The complete chloroplast genome of Bougainvillea glabra.

Bougainvillea glabra is one of the most popular ornamental and landscaping plants planted in tropical and subtropical regions. The brightly colored bracts, long florescence and strong stress resistance make B. glabra perfect ornamental horticulture plant. Bougainvillea plants have been frequently hybridized, resulting in more than 400 varieties. To investigate the chloroplast genome will help us to understand the biological diversity and stress resistance of Bougainvillea plants better. Here, we report the complete chloroplast genome of B. glabra, which is 154,542 bp in length, including a large single copy (LSC) region of 85,695 bp and a small single copy (SSC) region of 18,077 bp, separated by a pair of identical inverted repeat regions (IRs) of 25,385 bp each. A total of 128 genes were identified, including 83 protein-coding genes, 37 tRNA genes, and 8 rRNA genes. Phylogenetic analysis based on 12 chloroplast genomes showed that B. glabra, accompanied with its sister species B. spectabilis, formed a base clade in Nyctaginaceae which was close to Pisonia aculeata. This study will be helpful for better understanding of the genetic diversity and stress resistance of Bougainvillea plants.

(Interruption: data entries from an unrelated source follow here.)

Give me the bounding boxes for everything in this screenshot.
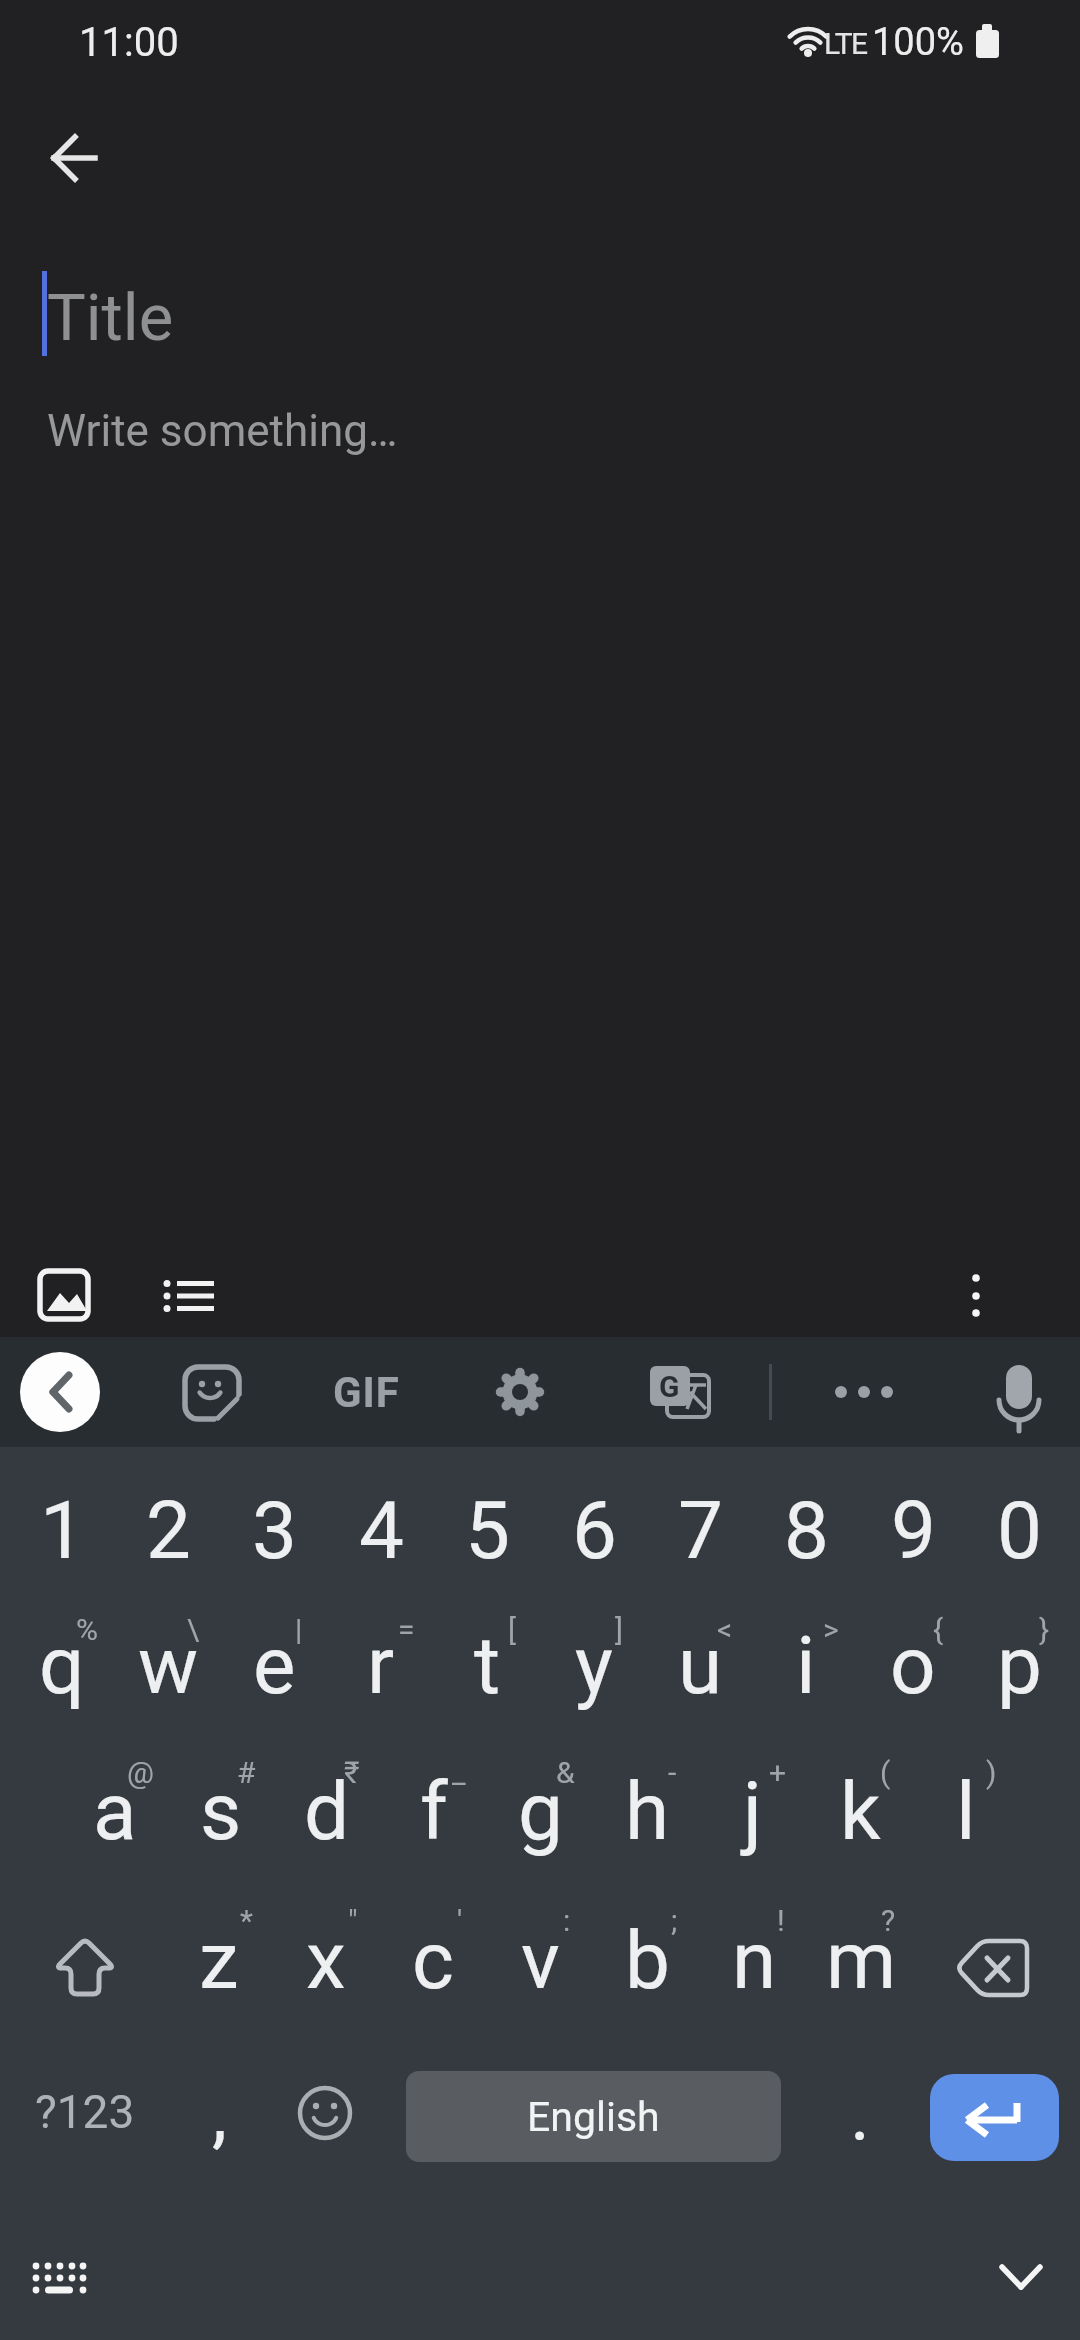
button[interactable] [28,1261,98,1331]
staticText: n [732,1914,777,2008]
button[interactable] [485,1357,555,1427]
button[interactable]: n [674,1891,834,2031]
staticText: ? [881,1903,896,1938]
staticText: ] [615,1612,623,1647]
button[interactable]: y [514,1596,674,1736]
staticText: f [420,1765,448,1859]
staticText: - [668,1755,677,1790]
staticText: u [678,1619,723,1713]
button[interactable]: l [886,1742,1046,1882]
button[interactable]: r [301,1596,461,1736]
staticText: \ [187,1612,200,1647]
staticText: c [412,1914,454,2008]
button[interactable] [984,1355,1054,1425]
staticText: % [76,1612,98,1647]
button[interactable]: t [407,1596,567,1736]
button[interactable]: 1 [0,1461,142,1601]
button[interactable]: Write something… [47,398,847,464]
button[interactable]: s [141,1742,301,1882]
staticText: p [997,1619,1042,1713]
staticText: i [796,1619,816,1713]
button[interactable]: 6 [514,1461,674,1601]
button[interactable]: 9 [833,1461,993,1601]
staticText: . [850,2068,871,2157]
button[interactable]: h [567,1742,727,1882]
staticText: 9 [891,1484,936,1578]
button[interactable]: a [35,1742,195,1882]
button[interactable]: v [460,1891,620,2031]
staticText: 1 [40,1484,85,1578]
staticText: _ [452,1755,466,1790]
button[interactable]: ?123 [5,2062,165,2162]
staticText: o [890,1619,936,1713]
button[interactable] [28,111,122,205]
button[interactable] [946,1266,1006,1326]
staticText: English [527,2093,660,2141]
button[interactable]: . [815,2052,905,2172]
button[interactable]: d [247,1742,407,1882]
staticText: g [518,1765,563,1859]
button[interactable]: x [246,1891,406,2031]
button[interactable] [943,1916,1043,2016]
staticText: # [237,1755,256,1790]
button[interactable]: p [939,1596,1080,1736]
staticText: : [563,1903,571,1938]
staticText: x [306,1914,346,2008]
button[interactable]: c [353,1891,513,2031]
staticText: ₹ [344,1755,360,1790]
button[interactable]: 3 [194,1461,354,1601]
button[interactable] [829,1357,899,1427]
button[interactable] [20,1352,100,1432]
staticText: } [1039,1612,1050,1647]
staticText: 6 [572,1484,617,1578]
button[interactable]: w [88,1596,248,1736]
staticText: > [823,1612,839,1647]
button[interactable]: q [0,1596,142,1736]
staticText: LTE [824,26,867,61]
button[interactable]: u [620,1596,780,1736]
button[interactable] [25,2242,95,2312]
button[interactable]: G [645,1358,715,1428]
button[interactable]: j [673,1742,833,1882]
staticText: 8 [784,1484,829,1578]
button[interactable]: GIF [286,1322,446,1462]
button[interactable]: Title [47,268,747,368]
button[interactable]: k [780,1742,940,1882]
staticText: ?123 [35,2085,135,2139]
button[interactable]: e [194,1596,354,1736]
staticText: l [956,1765,976,1859]
button[interactable] [35,1916,135,2016]
button[interactable]: m [781,1891,941,2031]
staticText: * [240,1903,253,1938]
button[interactable]: 7 [620,1461,780,1601]
button[interactable]: i [726,1596,886,1736]
button[interactable]: 5 [407,1461,567,1601]
staticText: { [933,1612,944,1647]
staticText: 5 [465,1484,510,1578]
staticText: < [717,1612,733,1647]
button[interactable]: z [139,1891,299,2031]
button[interactable]: f [354,1742,514,1882]
staticText: [ [508,1612,516,1647]
staticText: " [348,1903,358,1938]
button[interactable] [991,2247,1051,2307]
staticText: Write something… [47,405,398,457]
staticText: 4 [359,1484,404,1578]
button[interactable] [177,1358,247,1428]
button[interactable]: 2 [88,1461,248,1601]
button[interactable]: 4 [301,1461,461,1601]
staticText: w [138,1619,199,1713]
button[interactable]: , [174,2052,264,2172]
button[interactable]: b [567,1891,727,2031]
button[interactable]: English [406,2071,781,2162]
button[interactable]: o [833,1596,993,1736]
staticText: 11:00 [79,19,179,66]
staticText: v [521,1914,560,2008]
button[interactable]: 8 [726,1461,886,1601]
button[interactable] [285,2073,365,2153]
button[interactable]: g [460,1742,620,1882]
button[interactable]: 0 [939,1461,1080,1601]
staticText: s [200,1765,242,1859]
button[interactable] [930,2074,1059,2161]
button[interactable] [152,1261,222,1331]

The genus Bougainvillea, which is originated from Amazonian rainforests in South America, contains important ornamental and landscaping plants that are widely distributed in tropical and subtropical areas (Abarca-Vargas and Petricevich 2018). Only four species out of 18 in this genus were well studied: B. buttiana, B. glabra, B. spectabilis, and B. peruviana (Zhou et al. 2011). In Africa, the extracts of B. glabra are used to treat intestinal disorder, inflammation related cases and pain reliever (Ogunwande et al. 2019). In addition, B. glabra has gorgeous colored bracts, long florescence and strong stress resistance, which make it high valuable in urban landscape greening and ornamental horticulture (Tsai et al. 2005). Due to its commercialization, the Bougainvillea plants were hybridized frequently, resulting in more than 400 varieties, the genetic background of which are complex (Zhao et al. 2019). Chloroplasts are important for plant interactions with the environment (heat, drought, salt, light, etc.) and chloroplast genome sequence is also helpful to understand biological diversity (Daniell et al. 2016). Here, we report the complete chloroplast genome of B. glabra, which will be useful to understand the biological diversity and stress resistance of Bougainvillea species, accompanied with recently reported B. spectabilis chloroplast genome (Wang et al. 2019; Yao et al. 2019).

The sample of B. glabra was collected from the botanical garden of Hainan Normal University, Haikou, China (100°20′35.63″E, 19°59′46.72″N). The voucher specimen is stored in the herbarium of Hainan Normal University (specimen no. 19HNNU0722). Chloroplasts were isolated from 30 g of fresh leaves by gradient centrifugation on Percoll. Then, chloroplast genomic DNA were extracted using SDS method. A 350 bp DNA library was constructed and then sequenced PE-150 bp on Illumina NovaSeq 6000 platform. A total of 2.3 GB clean data were generated. Complete chloroplast genome of B. glabra was assembled by SOAPdenovo 2.04. Assembled chloroplast genome was annotated using online tool CPGAVAS (http://www.herbalgenomics.org/cpgavas/) (Shi et al. 2019).

The complete chloroplast genome of B. glabra (GenBank Accession MN888961) has a circular DNA of 154,542 bp with GC content of 35.19%. It has a large single copy (LSC) region of 85,695 bp and a small single copy (SSC) region of 18,077 bp, separated by a pair of identical inverted repeat regions (IRs) of 25,385 bp each. In addition, we annotated 128 genes, including 83 protein-coding genes, 37 tRNA genes, and 8 rRNA genes.

To reveal the phylogenetic position of B. glabra, a maximum-likelihood (ML) phylogenetic tree was constructed using 12 complete chloroplast genome sequences, including B. glabra, 9 Caryophyllales species and two Buxaceae outgroups (Buxus microphylla and Pachysandra terminalis). All sequences were download from GenBank under corresponding accessions and were aligned using MAFFT v7.455 (Katoh and Standley 2013). The ML tree was produced by RAxML (Stamatakis 2014) using 1000 bootstrap replicates. The phylogenetic tree showed that B. glabra, accompanied with B. spectabilis, formed a base clade in Nyctaginaceae which was close to Pisonia aculeata (Figure 1). The complete chloroplast genome of B. glabra will help to study the genetic diversity and stress resistance of Bougainvillea plants.

Figure 1.

Phylogenetic analysis of 10 species from Caryophyllales and two outgroups based on complete chloroplast genome sequences by RAxML. Bootstrap was set to 1000.